Sherman and Brown Introduce Bill to Provide Justice to Wells Fargo Victims
Legislation Allows Cheated Customers Their Day in Court
Sherman Oaks, CA – Today, Congressman Brad Sherman (D- Sherman Oaks) and Senator Sherrod Brown (D-Ohio) introduced the Justice for Victims of Fraud Act of 2016. The bill will close a Wells Fargo forced arbitration loophole by preventing Wells Fargo from applying its mandatory arbitration clauses to the millions of fake accounts created without customer consent.
“If a customer never authorized the opening of a credit card or checking account, that same customer should not be bound by an arbitration agreement for a separate, legitimate account,” said Sherman. “Cheated customers should have the choice to opt out of phony contractual arbitration provisions and seek justice in court.”
The bill also clarifies that a judge should make a decision in public about whether an account was fraudulently opened, rather than a determination being made by an arbitration panel behind closed doors.
“Forced arbitration is shielding Wells Fargo from being held accountable for tanking customers’ credit scores and charging them fraudulent fines,” said Brown. “Wells Fargo’s customers never intended to sign away their right to fight back against fraud and deceit. We need to give customers back their ability to seek justice in court so they can be made whole again.”

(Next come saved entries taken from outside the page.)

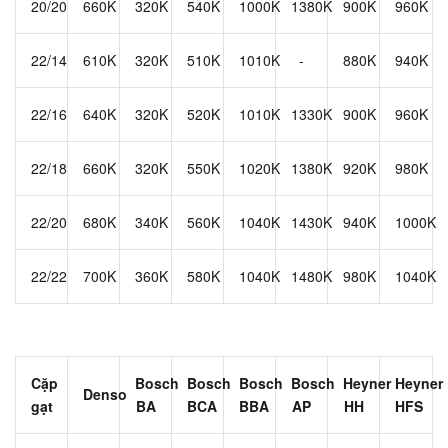
20/20
660K
320K
540K
1000K
1380K
900K
960K
22/14
610K
320K
510K
1010K
-
880K
940K
22/16
640K
320K
520K
1010K
1330K
900K
960K
22/18
660K
320K
550K
1020K
1380K
920K
980K
22/20
680K
340K
560K
1040K
1430K
940K
1000K
22/22
700K
360K
580K
1040K
1480K
980K
1040K
Cặp
Bosch
Bosch
Bosch
Bosch
Heyner
Heyner
Denso
gạt
BA
BCA
BBA
AP
HH
HFS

Sherman is a senior member of the Financial Services Committee. He questioned former Chairman and CEO of Wells Fargo John Stumpf in a Committee Hearing on September 29, 2016 about whether the bank will apply its mandatory arbitration clauses intended for real accounts to the fraudulent accounts.
“The cheated Wells Fargo customers deserve their day in court. Are you going to hold them to these forced arbitration clauses and screw them again out of their day in court, or are you willing to waive those clauses and say if you're caught up in this, you get your choice whether you have arbitration or not?” asked Sherman.
In his response, Stumpf refused to waive forced arbitration for the victims.
Sherman has also called attention to Wells Fargo’s deception. He documented how Stumpf bragged about the bank’s credit card cross penetration rates to shareholders well after the firing of thousands of employees for falsifying accounts.
“Wells Fargo took 5,300 good Americans and turned them into felons with a system that its executives created and benefited from,” said Sherman.
The bill has been endorsed by the American Association for Justice, Consumers Union, the National Association of Consumer Advocates, the National Consumer Law Center (on behalf of its low income clients), Americans for Financial Reform, the Center for Responsible Lending, the National Association for the Advancement of Colored People (NAACP), Media Voices for Children, Allied Progress, the Woodstock Institute, the Franciscan Action Network, the Economic Policy Institute Center, California Reinvestment Coalition, Consumers for Auto Reliability and Safety, National Consumers League, and Public Justice.
In introducing the Justice for Victims of Fraud Act of 2016, Sherman and Brown were joined by Representatives Conyers (Ranking Member of the Judiciary Committee), Capuano, Cartwright, Chu, Danny Davis, Edwards, Grijalva, Lawrence, Napolitano, and Norton and Senators Leahy, Franken, Durbin, Tester, Murray, Merkley, Warren, Hirono, Casey, Warner, Menendez, Blumenthal, Heitkamp, and Reed.
Sherman has been a longtime advocate of breaking up the big banks. He introduced the Too Big to Fail, Too Big to Exist Act with Senator Bernie Sanders.
“Wells Fargo’s deceptive and fraudulent practices demonstrate that it’s too big to fail, too big to manage, too big to regulate, and too big to exist. It’s time to break these giant banks up,” said Sherman.